Flipbooks are a common craft among children. By repeatedly sketching a stick figure on the edges of a pad of paper or Post-it notes and flipping it back, you can see the drawing move. These crafts are more than mild amusement, they are also the essence of how sequential art was born and an intriguing way to tell stories. While animation emerged as a well-known art form through the movies of the 20th century, archeologists discovered the earliest example of animation on a 5,000-year-old Iranian goblet painted with a horned creature and a tall plant. Discovered in “Burnt City,” Shahr-e Sukhteh, in modern Iran, the vessel has captured imaginations.
The scenes painted around the vessel depict a wild goat, likely a Persian desert Ibex or Persian wild goat, also known as a Capra aegagrus. It approaches to nibble on a tall plant while standing on four legs, then it runs and leaps to reach the higher foliage. This pattern would in theory repeat if the vessel was spun repeatedly, amusing the viewer. Although discovered in the 1970s during the major excavations of Shahr-e Sukhteh, the “moving picture” was not discovered for some time.
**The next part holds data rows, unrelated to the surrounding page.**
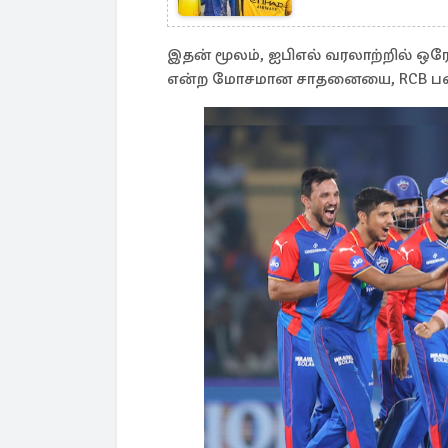
இதன் மூலம், ஐபிஎல் வரலாற்றில் 
என்ற மோசமான சாதனையை, RCB பட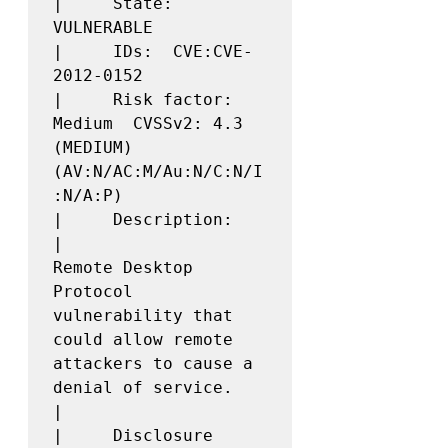
|     State: 
VULNERABLE

|     IDs:  CVE:CVE-
2012-0152

|     Risk factor: 
Medium  CVSSv2: 4.3 
(MEDIUM) 
(AV:N/AC:M/Au:N/C:N/I
:N/A:P)

|     Description:

|               
Remote Desktop 
Protocol 
vulnerability that 
could allow remote 
attackers to cause a 
denial of service.

|

|     Disclosure 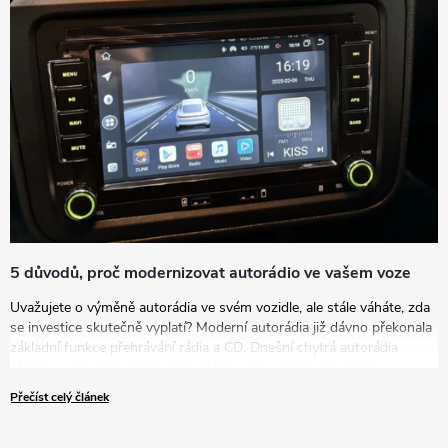
vašim potřebám a představám.
5 důvodů, proč modernizovat autorádio ve vašem voze
Uvažujete o výměně autorádia ve svém vozidle, ale stále váháte, zda
se investice skutečně vyplatí? Moderní autorádia již dávno překonala
základní funkce přehrávání rádia a CD. Dnešní chytrá autorádia
představují komplexní multimediální centra, která zásadním
způsobem zvyšují komfort, bezpečnost i zábavu během každé jízdy.
Přečíst celý článek
V tomto článku vám představíme pět přesvědčivých důvodů, proč
byste měli zvážit modernizaci vašeho zastaralého autorádia za nové
řešení.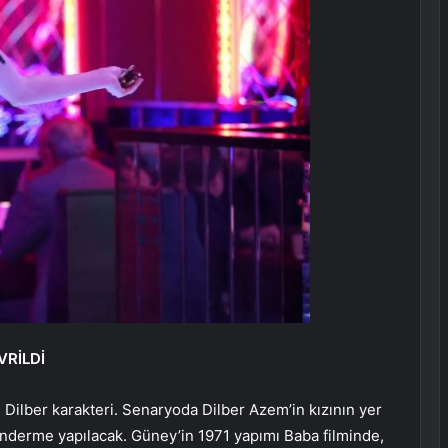
VRİLDİ
n Dilber karakteri. Senaryoda Dilber Azem’in kızının yer
nderme yapılacak. Güney’in 1971 yapımı Baba filminde,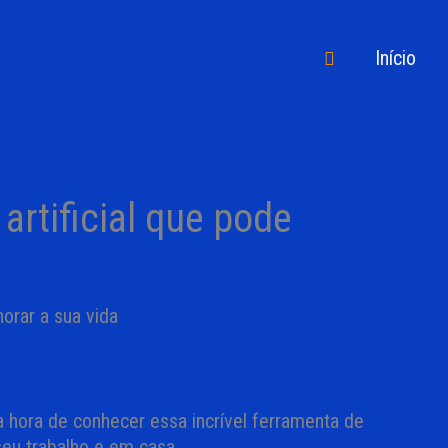
Pesquisar
Início
artificial que pode
a hora de conhecer essa incrível ferramenta de
 seu trabalho e em casa.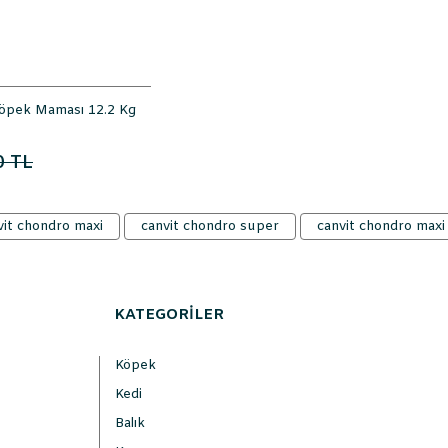
 Köpek Maması 12.2 Kg
0 TL
vit chondro maxi
canvit chondro super
canvit chondro maxi
KATEGORİLER
Köpek
Kedi
Balık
The area where the vessel was found in Iran was a critical early site of complex civilization. It is now a UNESCO World Heritage site due to the incredible remains of a mud brick city that sprung up at the crossroads of important trade routes. The development is described as an “outstanding example of early urban planning.” Other Bronze Age vessels decorated in geometric paintings were also found at the site. Excavations are ongoing and have also uncovered gravesites. The vessel and its iconic animation are now in the collection of the Iran National Museum.
This ancient goblet from five thousand years ago was discovered at an ancient site in Iran, and it features the earliest known animation.
As you spin the vessel, the horned creature runs and leaps.